PROBLEM TO WORK ON:
The string "Συστήματα" appears in some lines of the data. Report how many, with no other words.

EXTRACTED ENTRIES:
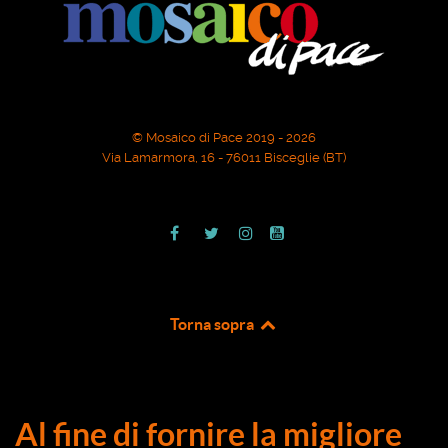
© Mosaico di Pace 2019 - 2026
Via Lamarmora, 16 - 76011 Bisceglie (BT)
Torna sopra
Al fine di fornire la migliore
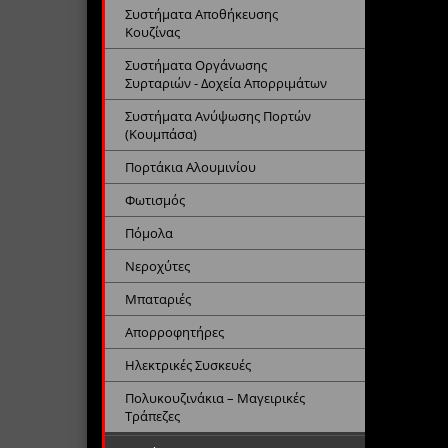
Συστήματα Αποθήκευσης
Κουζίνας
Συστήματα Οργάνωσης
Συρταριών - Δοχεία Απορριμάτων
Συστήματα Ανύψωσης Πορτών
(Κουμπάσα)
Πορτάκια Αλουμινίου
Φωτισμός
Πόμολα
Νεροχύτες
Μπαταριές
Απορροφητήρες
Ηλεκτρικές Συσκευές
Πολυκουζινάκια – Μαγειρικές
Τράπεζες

---

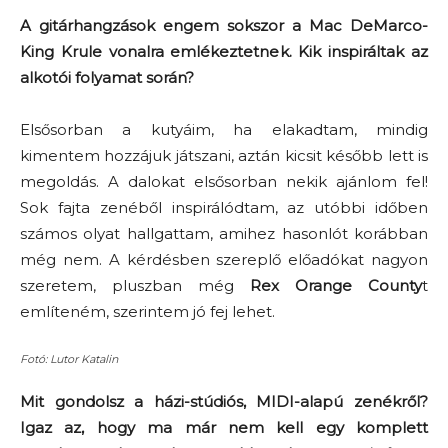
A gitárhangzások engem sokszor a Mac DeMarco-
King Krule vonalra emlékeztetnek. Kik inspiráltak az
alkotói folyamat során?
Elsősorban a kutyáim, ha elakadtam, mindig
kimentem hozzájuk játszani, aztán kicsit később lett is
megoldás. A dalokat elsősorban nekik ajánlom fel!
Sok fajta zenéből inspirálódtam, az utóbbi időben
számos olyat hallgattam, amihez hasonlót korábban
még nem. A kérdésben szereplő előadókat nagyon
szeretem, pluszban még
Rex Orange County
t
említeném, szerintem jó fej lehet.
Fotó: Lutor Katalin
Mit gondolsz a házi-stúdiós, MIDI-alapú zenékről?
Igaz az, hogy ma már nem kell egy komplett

RESPONSE:
3